My problem is that ex demands a certain date and it's my one day off so in the holidays we do a job lot of haircuts, shoes, dentists etc which he refuses to do. I suggest a day in holidays he says he can't do it then suggests the very day I have down for dentist etc. He tells me to change my work to accommodate him, I point out that it's impossible (which it honestly is) and then he accuses me of all sorts. He also won't do half-days, an afternoon and evening, a bit later so that I can get to appts with one or the other of them. If the DCs have stuff going on he won't take them or says it doesn't count as contact. I don't think he will ever change, which is why I fear the court will have to rule on this one i.e. say whether he has to try and accommodate my work-pattern. I'm wondering, for example, if the courts ever say the NRP's contact time falls when they are at work - which would be pretty silly for the DCs - or if they say contact has to happen according to work timetable. If so does it equally apply the other way round.

FrogbyAnotherName Sat 22-Mar-14 16:00:57

Your ex is being an awkward arse, but I honestly don't think the court will order that he, as the NRP, is specifically required to accomodate your work pattern. So what if he 'accuses you of all sorts' when you don't agree with him? Thats his problem, not yours.

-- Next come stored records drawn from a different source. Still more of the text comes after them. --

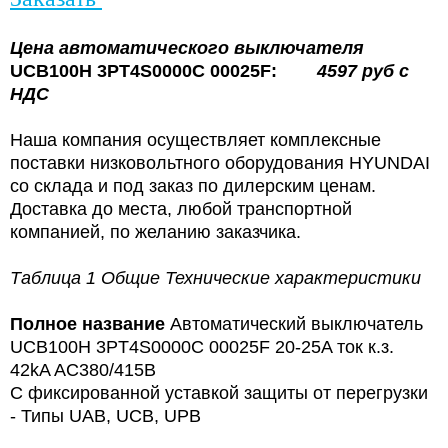
Цена
автоматического выключателя
UCB100H 3PT4S0000C 00025F:
4597
руб с
НДС
Наша компания осуществляет комплексные
поставки низковольтного оборудования HYUNDAI
со склада и под заказ по дилерским ценам.
Доставка до места, любой транспортной
компанией, по желанию заказчика.
Таблица 1 Общие Технические характеристики
Полное название
Автоматический выключатель
UCB100H 3PT4S0000C 00025F 20-25A ток к.з.
42kA AC380/415В
С фиксированной уставкой защиты от перегрузки
- Типы UAB, UCB, UPB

If the order doesn't specify days for contact in the holidays, agree the dates with him in advance, schedule the DCs appointments on different days and don't agree to swap days if he tells you later that the ones you've agreed are no longer convenient. You don't need a court order, you just need to stick to your plans.

I can only tell you my experience of courts and the degree (or not) that they consider work patterns. When DH ex (RP) withheld contact DH applied for a contact order, and in court, DHs ex requested an order that meant contact only took place when she "needed'" DH to have the DCs because she was working. The court disagreed, and issued an traditional EOW-type order that resulted in the DCs often being with DH while their mum was at home, and her using other family members as childcare when she was working. During one holiday, The DCs spent more nights with their maternal grandmother than either of their parents, despite one or other parent always being available.

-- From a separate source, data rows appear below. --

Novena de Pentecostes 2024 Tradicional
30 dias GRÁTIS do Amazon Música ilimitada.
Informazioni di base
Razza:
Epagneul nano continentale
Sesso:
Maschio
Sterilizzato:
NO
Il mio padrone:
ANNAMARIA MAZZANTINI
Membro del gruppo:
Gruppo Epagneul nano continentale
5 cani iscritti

If you and he argue too much over this, the court may lose patience and issue an order that doesn't suit either of you.

Nappaholic Sat 22-Mar-14 16:21:30

The courts don't like dealing with the minutiae of contact arrangements, but my feeling is, from what you've posted OP, that the court is unlikely to have much sympathy with yr ex. How many "other commitments" can he have if he's not working!

Problem is, if he's of that nature, it's dangerous to rely on him for "childcare", as you no doubt well know. What would you do if he wasn't around at all?

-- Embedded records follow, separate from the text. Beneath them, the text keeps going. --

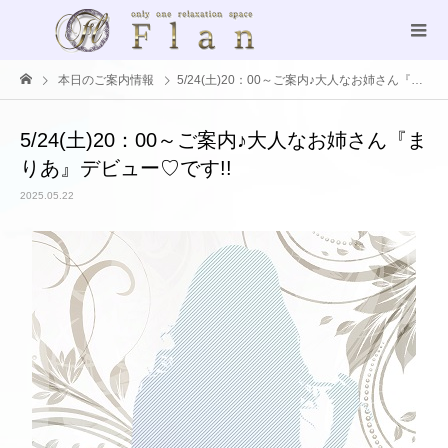
本日のご案内情報
5/24(土)20：00～ご案内♪大人なお姉さん『まりあ』デビュー♡です!!
5/24(土)20：00～ご案内♪大人なお姉さん『ま
りあ』デビュー♡です!!
2025.05.22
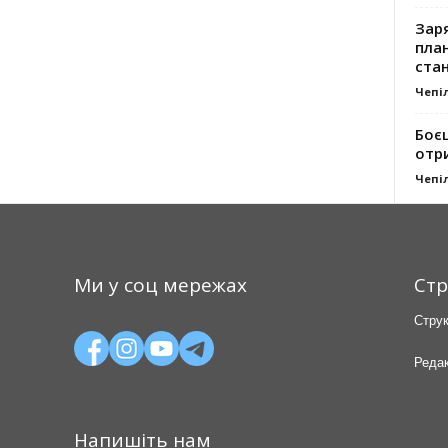
Заря
план
стан
Чепі
Боє
отр
Чепі
Ми у соц мережах
Стр
Струк
Редак
Напишіть нам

dunfightin Sat 22-Mar-14 18:26:40

I'm wondering too what it is that means he puts DCs behind these 'commitments'? No my business though I guess it would be different if he was working.
I don't rely on him for childcare - and couldn't when we were together. Younger DC went to CM while I was working as he had a habit of being 'busy' on days when I was at work and I thought he was being SAHD when I went back to work after DC1 was born. I was always scrabbling around for emergency childcare between birth of DC1 and DC2; it was nightmarish.

FrogbyAnotherName Sat 22-Mar-14 19:21:59

I don't rely on him for childcare - and couldn't when we were together

I'm not sure what you are looking for then? Why do you want a court order insisting he takes your work into account?

I may have got the wrong end of the stick, but if I've understood right, the scenario you face is this:

you: I'm making the DCs available for contact on x day or y day
ex: That's no good for me, I want z day
you: I'm off work that day so the DCs are having haircuts, going to the dentist, buying school shoes etc
ex: why don't you swap your day off so I can have them when I want them? You're blocking contact, it's not fair on them.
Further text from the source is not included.